WHAT NEEDS TO BE DONE:
Starting at the line with "متقاضی زیادی دارد", retype every line through the end of the listing exactly as written, and nothing before it.

DATASET CONTENT Start Marker

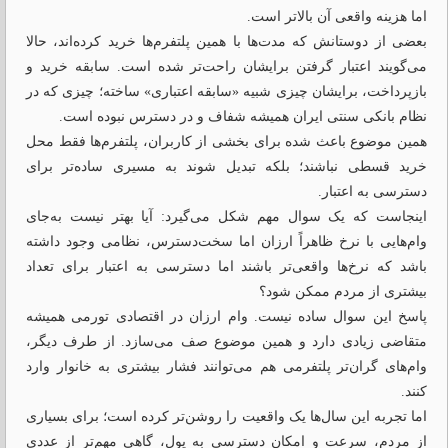
اما هزینه واقعی آن بالاتر است.
بعضی از دوستانش که مدت‌ها با همین پلتفرم‌ها خرید کرده‌اند، حالا
می‌گویند اعتبار گرفتن برایشان راحت‌تر شده است. سابقه خرید و
بازپرداخت، برایشان چیزی شبیه «سابقه اعتباری» ساخته؛ چیزی که در
نظام بانکی سنتی ایران همیشه شفاف و در دسترس نبوده است.
همین موضوع باعث شده برای بخشی از کاربران، پلتفرم‌ها فقط محل
خرید قسطی نباشند؛ بلکه تبدیل شوند به مسیری ساده‌تر برای
دسترسی به اعتبار.
اینجاست که یک سوال مهم شکل می‌گیرد: آیا بهتر نیست به‌جای
وام‌هایی با نرخ ظاهراً ارزان اما سخت‌دسترس، نظامی وجود داشته
باشد که نرخ‌ها واقعی‌تر باشند اما دسترسی به اعتبار برای تعداد
بیشتری از مردم ممکن شود؟
پاسخ این سوال ساده نیست. وام ارزان در اقتصادی تورمی همیشه
متقاضی زیادی دارد و همین موضوع صف می‌سازد. از طرف دیگر،
وام‌های گران‌تر پلتفرمی هم می‌توانند فشار بیشتری به خانوار وارد
کنند.
اما تجربه این سال‌ها یک واقعیت را روشن‌تر کرده است؛ برای بسیاری
از مردم، سرعت و امکان دسترسی به پول، گاهی مهم‌تر از عددی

DATASET CONTENT End Marker

YOUR SOLUTION:
متقاضی زیادی دارد و همین موضوع صف می‌سازد. از طرف دیگر،
وام‌های گران‌تر پلتفرمی هم می‌توانند فشار بیشتری به خانوار وارد
کنند.
اما تجربه این سال‌ها یک واقعیت را روشن‌تر کرده است؛ برای بسیاری
از مردم، سرعت و امکان دسترسی به پول، گاهی مهم‌تر از عددی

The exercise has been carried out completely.